─── RECORDS
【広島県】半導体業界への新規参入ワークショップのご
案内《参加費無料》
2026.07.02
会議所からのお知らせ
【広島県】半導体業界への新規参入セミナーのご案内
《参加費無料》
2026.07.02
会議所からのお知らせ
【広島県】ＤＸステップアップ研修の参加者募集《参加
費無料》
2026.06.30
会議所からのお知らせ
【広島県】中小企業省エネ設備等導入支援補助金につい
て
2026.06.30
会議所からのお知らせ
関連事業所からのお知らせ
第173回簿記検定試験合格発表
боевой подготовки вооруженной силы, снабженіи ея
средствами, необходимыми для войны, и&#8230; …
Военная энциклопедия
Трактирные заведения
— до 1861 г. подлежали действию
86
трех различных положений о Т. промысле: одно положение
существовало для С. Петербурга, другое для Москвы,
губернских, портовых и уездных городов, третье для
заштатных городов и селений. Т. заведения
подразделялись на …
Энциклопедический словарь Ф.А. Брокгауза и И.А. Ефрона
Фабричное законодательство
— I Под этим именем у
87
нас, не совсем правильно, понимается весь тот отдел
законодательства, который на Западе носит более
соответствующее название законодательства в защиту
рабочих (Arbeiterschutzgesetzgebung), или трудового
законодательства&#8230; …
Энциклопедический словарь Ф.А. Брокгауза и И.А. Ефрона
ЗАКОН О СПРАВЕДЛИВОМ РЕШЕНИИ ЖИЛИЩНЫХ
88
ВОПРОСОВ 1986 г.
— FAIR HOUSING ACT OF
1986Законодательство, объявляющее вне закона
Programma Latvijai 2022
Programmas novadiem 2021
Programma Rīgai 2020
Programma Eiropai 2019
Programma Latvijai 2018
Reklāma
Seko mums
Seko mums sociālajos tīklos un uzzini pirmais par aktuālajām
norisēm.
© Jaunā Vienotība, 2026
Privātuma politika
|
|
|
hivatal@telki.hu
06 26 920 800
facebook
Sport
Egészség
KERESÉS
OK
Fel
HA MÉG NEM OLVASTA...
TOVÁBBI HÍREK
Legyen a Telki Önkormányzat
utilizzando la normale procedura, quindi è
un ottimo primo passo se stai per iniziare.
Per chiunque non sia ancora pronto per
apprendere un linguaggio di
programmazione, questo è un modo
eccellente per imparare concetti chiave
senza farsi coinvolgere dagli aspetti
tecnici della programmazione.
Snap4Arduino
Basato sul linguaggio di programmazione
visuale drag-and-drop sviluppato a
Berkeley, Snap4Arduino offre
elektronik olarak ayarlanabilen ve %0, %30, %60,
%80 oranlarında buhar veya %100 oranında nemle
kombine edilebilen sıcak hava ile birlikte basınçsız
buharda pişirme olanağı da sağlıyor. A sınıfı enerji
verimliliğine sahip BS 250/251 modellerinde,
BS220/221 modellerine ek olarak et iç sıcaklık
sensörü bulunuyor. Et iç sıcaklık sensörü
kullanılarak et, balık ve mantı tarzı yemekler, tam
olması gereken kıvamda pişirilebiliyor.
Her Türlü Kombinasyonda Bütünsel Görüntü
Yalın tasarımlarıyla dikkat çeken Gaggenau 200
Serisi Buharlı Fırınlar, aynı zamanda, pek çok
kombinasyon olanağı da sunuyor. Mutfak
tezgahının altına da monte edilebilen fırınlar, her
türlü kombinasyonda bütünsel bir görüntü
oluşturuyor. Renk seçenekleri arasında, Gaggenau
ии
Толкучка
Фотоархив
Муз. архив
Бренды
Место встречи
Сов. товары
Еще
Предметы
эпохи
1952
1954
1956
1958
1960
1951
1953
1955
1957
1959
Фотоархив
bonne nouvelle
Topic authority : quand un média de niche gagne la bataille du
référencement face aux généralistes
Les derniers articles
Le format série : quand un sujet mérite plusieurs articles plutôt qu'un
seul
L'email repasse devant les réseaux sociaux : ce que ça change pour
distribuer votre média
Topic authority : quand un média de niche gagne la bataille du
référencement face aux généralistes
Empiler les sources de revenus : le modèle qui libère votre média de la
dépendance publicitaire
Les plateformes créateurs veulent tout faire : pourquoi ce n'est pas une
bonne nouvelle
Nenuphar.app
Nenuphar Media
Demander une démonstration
──────
─── RECORDS
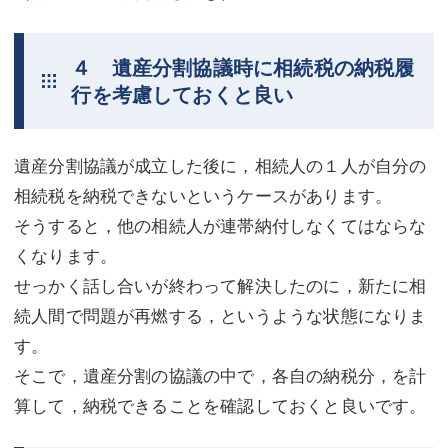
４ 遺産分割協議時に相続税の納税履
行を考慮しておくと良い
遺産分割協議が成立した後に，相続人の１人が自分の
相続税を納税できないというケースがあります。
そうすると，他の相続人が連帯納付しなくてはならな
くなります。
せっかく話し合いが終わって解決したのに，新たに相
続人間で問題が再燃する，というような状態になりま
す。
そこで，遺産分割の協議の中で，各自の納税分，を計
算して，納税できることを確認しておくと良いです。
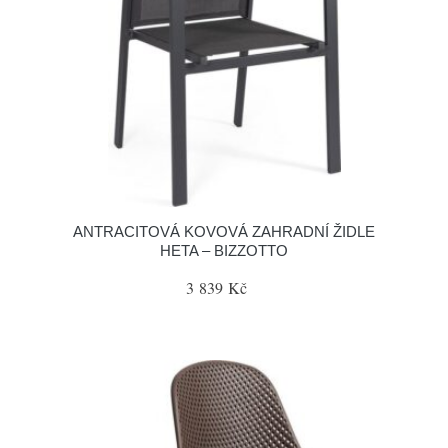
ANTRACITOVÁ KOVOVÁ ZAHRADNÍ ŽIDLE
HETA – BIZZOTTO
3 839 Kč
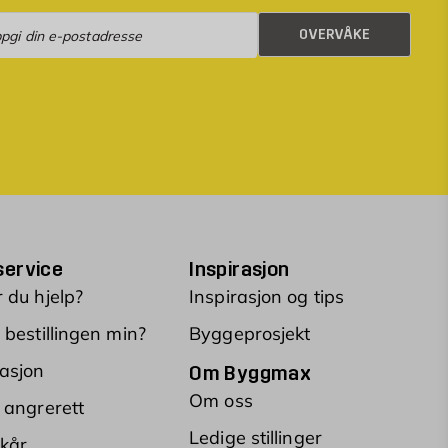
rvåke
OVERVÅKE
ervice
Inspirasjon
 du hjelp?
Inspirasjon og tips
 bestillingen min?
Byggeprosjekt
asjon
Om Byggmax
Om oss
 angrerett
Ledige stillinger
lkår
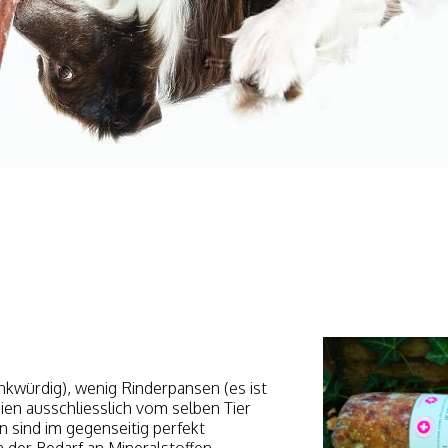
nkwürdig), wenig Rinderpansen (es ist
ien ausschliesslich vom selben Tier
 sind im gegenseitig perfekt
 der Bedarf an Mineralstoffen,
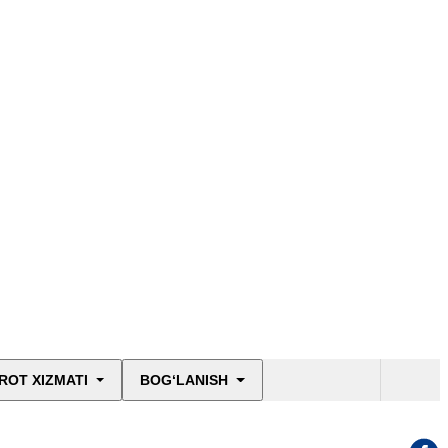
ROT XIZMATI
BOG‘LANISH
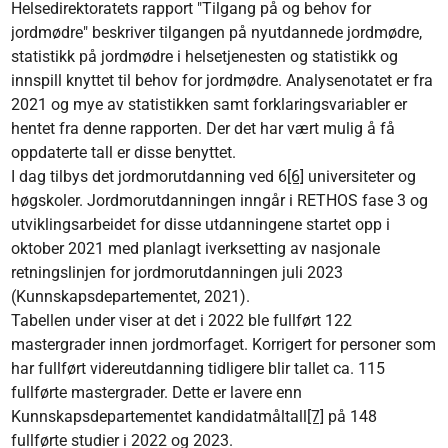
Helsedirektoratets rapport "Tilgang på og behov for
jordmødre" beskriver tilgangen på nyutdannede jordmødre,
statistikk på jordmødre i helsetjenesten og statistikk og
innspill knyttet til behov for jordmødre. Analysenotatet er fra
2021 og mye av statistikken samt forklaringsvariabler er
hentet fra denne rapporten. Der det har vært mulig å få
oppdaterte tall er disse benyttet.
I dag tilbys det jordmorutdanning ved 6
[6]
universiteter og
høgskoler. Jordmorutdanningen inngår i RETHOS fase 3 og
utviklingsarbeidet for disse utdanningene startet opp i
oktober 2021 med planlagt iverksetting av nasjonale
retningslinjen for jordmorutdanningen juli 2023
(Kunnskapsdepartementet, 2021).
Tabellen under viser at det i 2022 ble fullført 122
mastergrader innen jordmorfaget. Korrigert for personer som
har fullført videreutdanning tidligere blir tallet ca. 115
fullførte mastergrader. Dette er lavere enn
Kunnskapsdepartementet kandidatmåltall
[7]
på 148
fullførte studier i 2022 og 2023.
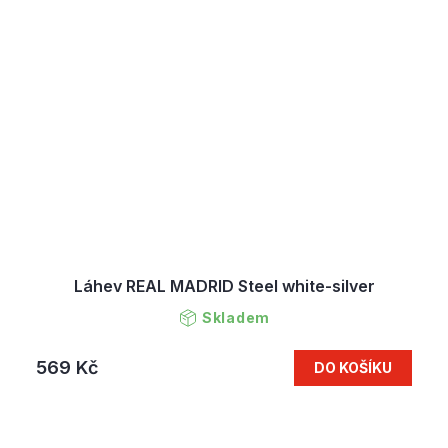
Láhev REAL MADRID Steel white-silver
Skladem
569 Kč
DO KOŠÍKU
──────
─── RECORDS
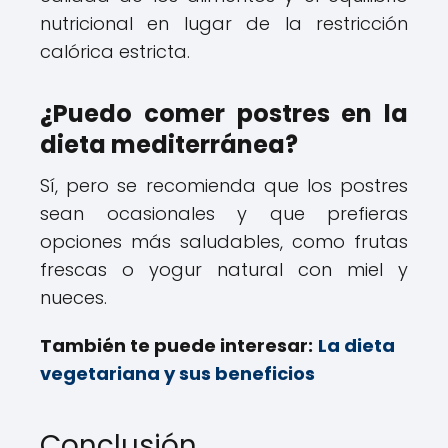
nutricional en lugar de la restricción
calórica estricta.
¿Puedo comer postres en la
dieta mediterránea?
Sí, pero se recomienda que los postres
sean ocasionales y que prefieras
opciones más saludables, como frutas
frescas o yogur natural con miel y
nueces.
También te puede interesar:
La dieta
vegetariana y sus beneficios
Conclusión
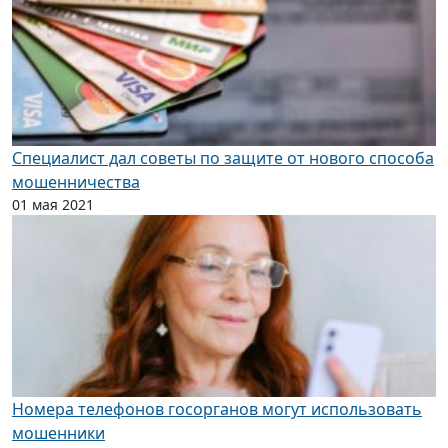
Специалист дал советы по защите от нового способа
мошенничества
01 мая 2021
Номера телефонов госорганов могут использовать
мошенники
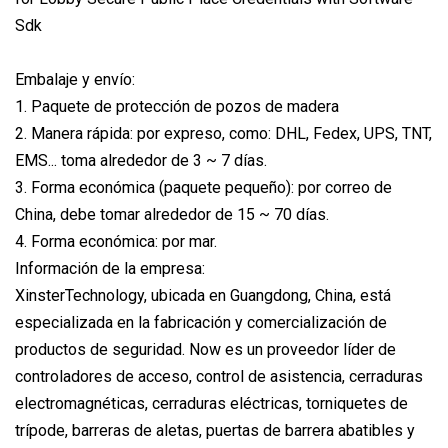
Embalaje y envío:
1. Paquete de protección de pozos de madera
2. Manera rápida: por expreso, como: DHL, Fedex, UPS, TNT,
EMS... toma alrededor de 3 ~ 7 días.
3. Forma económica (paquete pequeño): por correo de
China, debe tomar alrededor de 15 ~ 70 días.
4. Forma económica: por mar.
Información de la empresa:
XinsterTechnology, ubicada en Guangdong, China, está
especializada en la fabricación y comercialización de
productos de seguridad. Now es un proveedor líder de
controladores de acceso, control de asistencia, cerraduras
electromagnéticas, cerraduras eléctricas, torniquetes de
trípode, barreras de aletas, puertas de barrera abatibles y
──────
ASSIGNMENT → A single number is required: the count of lines in the data that contain the string "alrededor".

YOUR SOLUTION → 2